16 chapters, international

HTTP packets can carry any content language represented. Because of HTTP, the entity body just binary container for information only .


To support international in HTTP server returns the contents of the document also need to tell the client what is the use of information and language alphabet, so that clients can correctly parse out information and display characters. Server through Content-Type in the charset parameter and Content-Language inform the client of the alphabet and the language message header.

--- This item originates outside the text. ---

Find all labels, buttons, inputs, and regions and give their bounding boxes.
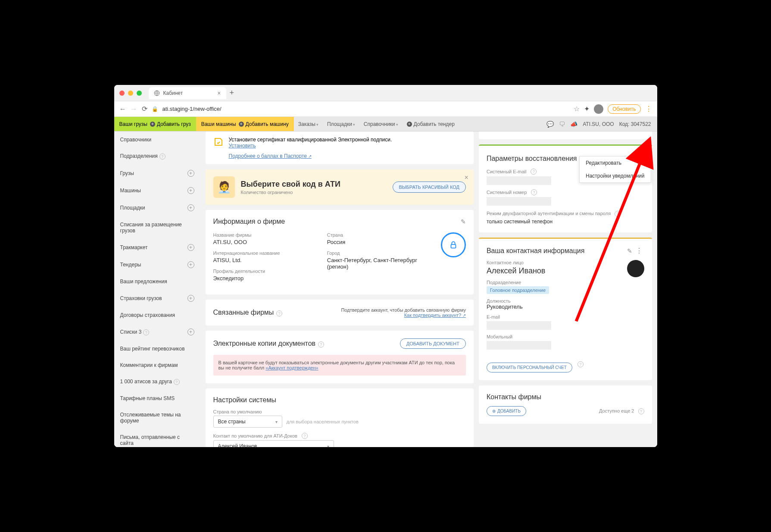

At the same time, not all clients alphabet and language can be processed, so the client at the time of initiating the request, you can also send Accept-Charset and the Accept-LANGUAG E header, informing the server can handle their own coding type and language . These two headers also supports priority by the q parameter setting priorities.
Therefore, HTTP is international, is to introduce the content Benpian mainly related to the character set encoding (character set encoding) and language tags (language tag)

1 character set and HTTP

1.1 The concept of the character set

The so-called character set is the starting character encoding into binary code. HTTP character set values illustrate how to convert a binary code of the substantial contents for a particular alphabet characters . Each named charset tags algorithm for converting binary character code (or vice versa). Character Set mark was standardized by the IANA MIME character set registry maintenance. Typically specified by charset parameter in the Content-Type. as follows:

Content-Type: text/html; charset=utf-8

1.2 character set encoding

Above that, the character set and encoding purpose is to convert the binary information with our characters. After the conversion of the specific process is generally done in two steps (here to the binary information into character process as an example):

  • First we need to binary information into character code (character set of a specific number of a character);
  • Get this code, we then follow this code is to find the character corresponding to the code from the character set.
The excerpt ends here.